Today, in collaboration with Kaggle, we’re excited to introduce the comprehensive FACTS Benchmark Suite. This initiative builds upon the earlier FACTS Grounding Benchmark by adding three new, rigorous evaluations:

  • The Parametric Benchmark: Tests a model’s core ability to accurately recall and apply its internal knowledge to answer fact-based questions, without any external help.
  • The Search Benchmark: Evaluates how effectively a model can use a web search tool to find, retrieve, and synthesize information to answer complex queries.
  • The Multimodal Benchmark: Assesses a model’s skill in providing factually correct text responses to prompts that include images.

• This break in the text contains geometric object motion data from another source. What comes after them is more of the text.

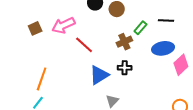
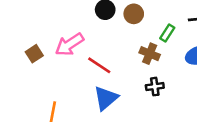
brown cross: (124, 42) -> (150, 54), turned -35
blue triangle: (99, 75) -> (106, 98), moved

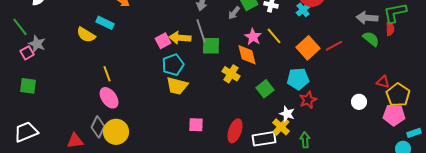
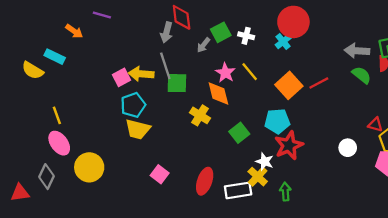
red star: (308, 100) -> (289, 145), size x1.4
pink square: (196, 125) -> (160, 174), turned 35
yellow circle: (116, 132) -> (89, 167), moved

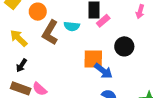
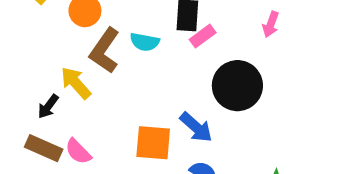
yellow arrow: (19, 38) -> (76, 83), moved
black circle: (124, 46) -> (237, 86), size x1.4
orange square: (93, 59) -> (153, 143), moved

We’ve also released an updated Grounding Benchmark – v2 to further test a model’s capacity to ground its answers directly in the context provided. In total, this suite offers 3,513 carefully curated examples, now publicly available. Following standard practice, a private evaluation set is held back. The overall FACTS Score is calculated as the average accuracy across all four benchmarks on both public and private sets. Kaggle will manage the suite, test leading models, and host a public leaderboard.

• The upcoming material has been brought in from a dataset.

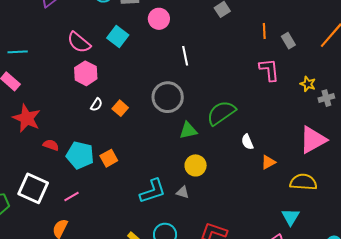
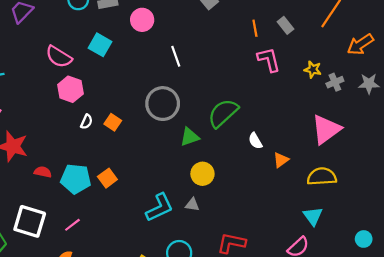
orange line: (264, 31) -> (255, 28), moved

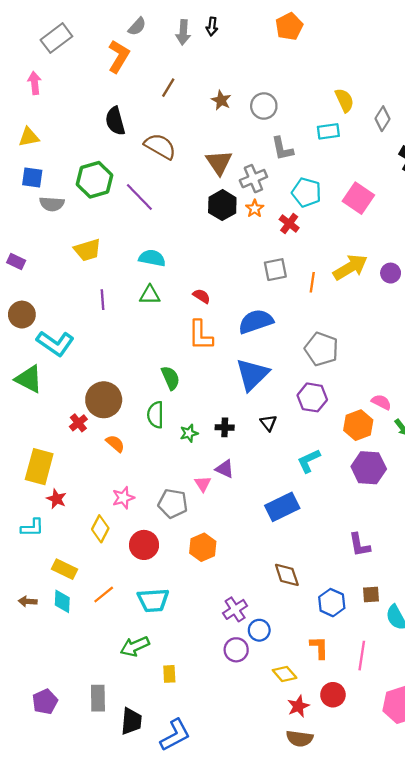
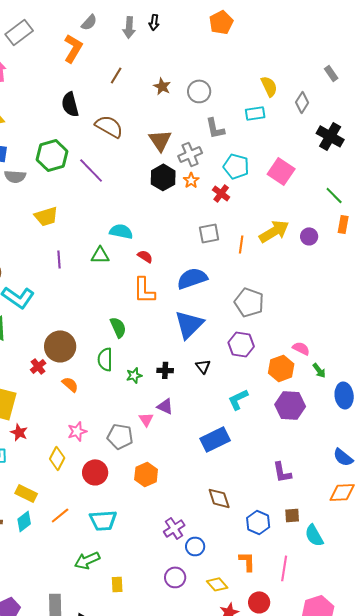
cyan semicircle: (152, 258) -> (121, 231), moved
cyan diamond: (62, 601) -> (24, 521), turned 50
purple circle: (236, 650) -> (175, 577), moved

Diving into the Benchmarks

The Parametric Benchmark focuses on pure knowledge recall. It presents “trivia-style” questions answerable via Wikipedia—a common LLM training source—to see how well a model can tap its internal memory. A typical question might be: “Who played harmonica on ‘The Rockford Files’ theme song?” The benchmark includes 1,052 public and 1,052 private items.


The Search Benchmark shifts the challenge to information retrieval. It tests a model’s ability to use a provided web search tool to answer questions that often require piecing together multiple facts. To ensure fair comparison, all models use the same search tool. This benchmark is designed to be tough, even with web access. An example prompt: “What is the sum of the birth years of the British boxer who defeated Vazik Kazarian at the 1960 Summer Olympics, the Moroccan boxer who also competed in the men’s light welterweight event at those same Olympics, and the Danish boxer who competed in both the 1960 and 1964 Summer Olympics?” It consists of 890 public and 994 private prompts.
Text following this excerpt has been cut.